И мать была права, свое создание она знала хорошо. Я тогда спокойно воспринимал ее сетования, поскольку был любимым чадом: «товар» ее, ей и отвечать за мой «голый зад». Но я не ощущал своей расхлябанности, потому что мама всегда спешила мне на выручку, латала-прикрывала мои недостатки, и я воспринимал ее слова как простое материнское ворчание.
После ее смерти, когда остался совсем один, эти материнские слова обрели новый смысл, и я почувствовал всю их роковую трагичность.
Я пустил на ветер все наше имущество. Соседи взахлеб рассказывали друг другу байки о моем расточительстве и вторгались без спросу в квартиру до тех пор, пока в ней остались только голые стены. Казалось, уносить больше нечего, но не тут-то было! Кончилось тем, что и стены тоже умудрились забрать, и в один прекрасный день меня известили, что квартира больше не моя. Я опечалился, но не удивился. Так я стал тнанком — бездомным. Очень быстро свыкся со своим новым положением, ибо с самого начала знал, что ничего моего на свете нет… Деда моего выгнали из Карса*, а там он владел несколькими домами, теперь они ему не принадлежат… И я всегда ходил по улицам Еревана с таким чувством, что я всем что-то должен: обществу, окружающим. И ничто не было моим — ни место, где я спал, ни место, куда я ступал… И когда слышал от людей — «шкуру с тебя сдеру», обнаруживал в себе какое-то удивление: оказывается, у меня тоже есть «шкура» и под ней — легкие, сердце, жилы. И они принадлежали мне, и только мне. Поразительно! Люди никогда не осознают до конца, что самая большая на земле ценность — их собственная шкура.
________________________
* Карс — город в Западной Армении, ныне в Турции.
________________________

Все это я вспомнил потому, что сэкономленные в эти дни доллары я все потратил на бензин для Гениной машины.
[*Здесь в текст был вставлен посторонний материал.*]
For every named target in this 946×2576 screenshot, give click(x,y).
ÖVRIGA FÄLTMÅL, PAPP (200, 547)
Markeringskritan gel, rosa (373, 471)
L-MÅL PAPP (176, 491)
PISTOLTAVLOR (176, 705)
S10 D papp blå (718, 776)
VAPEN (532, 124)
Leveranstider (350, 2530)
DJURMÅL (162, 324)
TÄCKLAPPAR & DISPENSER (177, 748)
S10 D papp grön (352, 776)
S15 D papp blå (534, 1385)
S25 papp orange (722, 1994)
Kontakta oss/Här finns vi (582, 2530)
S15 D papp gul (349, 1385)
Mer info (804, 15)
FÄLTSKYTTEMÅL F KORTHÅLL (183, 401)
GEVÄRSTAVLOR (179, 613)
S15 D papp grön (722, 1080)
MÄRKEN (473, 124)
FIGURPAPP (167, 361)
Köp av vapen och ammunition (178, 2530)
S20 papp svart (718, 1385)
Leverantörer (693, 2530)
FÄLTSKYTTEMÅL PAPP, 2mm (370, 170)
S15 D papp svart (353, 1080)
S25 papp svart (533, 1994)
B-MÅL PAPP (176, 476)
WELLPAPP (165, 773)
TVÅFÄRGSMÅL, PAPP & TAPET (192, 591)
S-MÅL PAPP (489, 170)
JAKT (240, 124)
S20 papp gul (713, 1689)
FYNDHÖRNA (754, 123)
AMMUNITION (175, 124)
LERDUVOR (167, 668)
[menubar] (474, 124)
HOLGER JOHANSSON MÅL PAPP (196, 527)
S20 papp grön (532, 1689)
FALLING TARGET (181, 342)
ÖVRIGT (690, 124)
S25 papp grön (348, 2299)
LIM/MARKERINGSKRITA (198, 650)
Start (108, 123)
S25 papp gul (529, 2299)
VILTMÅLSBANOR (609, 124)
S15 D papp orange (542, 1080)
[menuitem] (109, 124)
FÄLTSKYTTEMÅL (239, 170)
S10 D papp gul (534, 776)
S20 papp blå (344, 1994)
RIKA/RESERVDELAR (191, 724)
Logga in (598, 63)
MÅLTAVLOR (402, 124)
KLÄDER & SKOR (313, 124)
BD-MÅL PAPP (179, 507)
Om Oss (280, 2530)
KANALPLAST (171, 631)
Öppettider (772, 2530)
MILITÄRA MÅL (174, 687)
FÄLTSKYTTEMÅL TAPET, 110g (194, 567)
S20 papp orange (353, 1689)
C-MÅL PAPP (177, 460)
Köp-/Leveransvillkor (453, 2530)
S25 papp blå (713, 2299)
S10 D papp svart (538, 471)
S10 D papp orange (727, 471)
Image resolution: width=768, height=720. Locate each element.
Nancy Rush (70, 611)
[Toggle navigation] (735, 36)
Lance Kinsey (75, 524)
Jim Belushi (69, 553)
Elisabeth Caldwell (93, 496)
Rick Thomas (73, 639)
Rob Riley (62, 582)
Должен сказать, что мое ощущение «не иметь» распространяется также и на осознание «иметь». Сейчас я не считал, что машина не моя. Мы почти не вылезали из машины и двигались исключительно по окраинным улицам. Гена плохо знал Сан-Франциско, и я показывал направление. По пути я искал свою эллинку. По ночам мы останавливали машину за городом, как нам казалось — подальше от людских глаз. Но в Америке не существует мест «подальше от людских глаз».
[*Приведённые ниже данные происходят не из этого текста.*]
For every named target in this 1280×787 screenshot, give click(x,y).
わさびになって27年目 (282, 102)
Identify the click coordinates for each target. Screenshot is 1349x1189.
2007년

Я со своим жалким английским все хотел справиться, где находится лечебница «для больных душой». Иногда со своим азербайджанским встревал Гена. Нам показывали направление, и мы попадали в разные места, которые имеют, наверное, больше общего с душой, чем лечебница для душевнобольных, — то были университеты Беркли, Станфорда. Я стал объяснять подробнее, говорил, что ищу место для больных, исковерканных душ, и на сей раз мы очутились в аллеях городского парка, где тусовались какие-то странные типы. Я и раньше крутился здесь, но не углублялся в аллеи: там было слишком многолюдно.
— Это наркоманы, — сказал Гена.
В одной из групп я заметил участника нашего конгресса, хомлеса-американца, и прикрыл лицо рукой, чтобы он не узнал меня.
— В чем дело? — удивился Гена.
— Пошли отсюда, — сказал я.
Гена погнал машину в другой конец города, и я, поистине соответствуя определению матери, проявил бесстыдную откровенность и выложил Гене всю свою жизнь и американские мои злоключения.
— Твоя гречанка была сумасшедшей… — равнодушно произнес Гена.
Конечно, где-то в глубине души я давно это знал, и, наверное, именно потому и пристал к ней. Кто же будет со мной водиться, если не сумасшедшая!
Я знал, что хоть Гена и находится сейчас в трудном положении, но мы с ним все-таки очень разные. Рано или поздно он, конечно, найдет свое место в Америке, откроет магазин или будет работать уборщиком у армянина-ювелира, дети его станут американцами — и заживет он спокойной жизнью посетившего сей мир обыкновенного армянина.
Желая выглядеть достойным и не сумасшедшим, я многозначительно изрек:
— В этом мире каждый по-своему безумен.
И тут, независимо от меня и к моему собственному удивлению, по ледяной корке моего подсознания проскользнули на лыжах Мэлс, Великий Миша и фотограф-апаранец.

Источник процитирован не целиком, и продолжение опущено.